What’s interesting about Dataism, according to Harari’s words, is that competing systems can be more or less suitable for specific times and conditions. For instance, decentralized systems like democracy and capitalism have proven superior in the past thirty years. However, nothing guarantees that this will remain the same in the future. In fact, we are seeing many signs of failure of the current distributed systems in processing the huge flows of data we are exposed to in recent years. The financial crisis, or the 2019 Covid pandemic, could be seen as examples of data flowing too quickly compared to the ability of decentralized systems to process them.
This implies that as data-processing conditions change again in the twenty-first century, democracy might decline and even disappear. As both the volume and speed of data increase, venerable institutions like elections, parties and parliaments might become obsolete – not because they are unethical, but because they don’t process data efficiently enough.
It is becoming clear that governments and accountable democratic institutions as they are configured today cannot keep up with the pace of data flows and thus meet the needs of their citizens without the private/tech sector’s aid. While some will lament this fact, the private sector is taking on important missions of government because it has the specialized talent and means to do so. However, these private companies’ interest is often divergent from the overall public, pursuing profit for a few shareholders rather than public goods and positive externalities for society. Moreover, they lack serious mechanisms of accountability and shared governance. Harari writes:
Cyberspace is now crucial to our daily lives, our economy and our security. Yet the critical choices between alternative web designs weren’t taken through a democratic political process, even though they involved traditional political issues such as sovereignty, borders, privacy and security. Did you ever vote about the shape of cyberspace?
To sum up, we should have decentralized systems that can keep up, or even stay ahead of, the massive data flows, while at the same time empowering its users and ensuring some core principles like accountability, co-ownership of public goods, and governance. This sounds a lot like web3 and crypto networks, which are natively generated by a powerful and innovative tech stack while at the same time recreating the equality and fairness typical of democracies and empowering people by ensuring ownership and governance rights.
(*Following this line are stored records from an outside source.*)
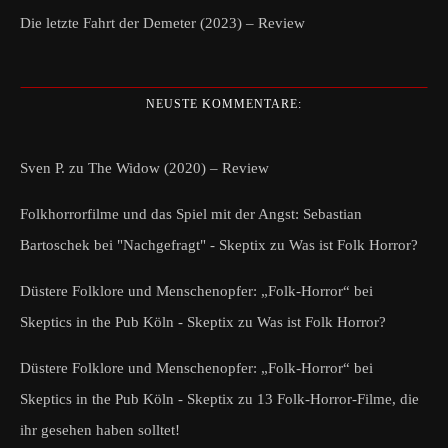
Die letzte Fahrt der Demeter (2023) – Review
NEUSTE KOMMENTARE:
Sven P.
zu
The Widow (2020) – Review
Folkhorrorfilme und das Spiel mit der Angst: Sebastian
Bartoschek bei "Nachgefragt" - Skeptix
zu
Was ist Folk Horror?
Düstere Folklore und Menschenopfer: „Folk-Horror“ bei
Skeptics in the Pub Köln - Skeptix
zu
Was ist Folk Horror?
Düstere Folklore und Menschenopfer: „Folk-Horror“ bei
Skeptics in the Pub Köln - Skeptix
zu
13 Folk-Horror-Filme, die
ihr gesehen haben solltet!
Rather than relying on traditional institutions like States and agencies trying to catch up with tech innovation to protect and empower citizens, or producing a dystopia where few massive tech corporations run the world without any other input (again, risk of centralization), we could try to follow a third way where participation and governance arise directly from and within the Internet, and citizens are given the means (governance power) and incentives (economic ownership) to actively participate and shape these networks policies. Crypto networks and web3 can combine governance, participation, and accountability typical of the liberal democracies, with the speed and efficiency of the Internet, thus (perhaps) solving the coordination problem and producing public goods effectively.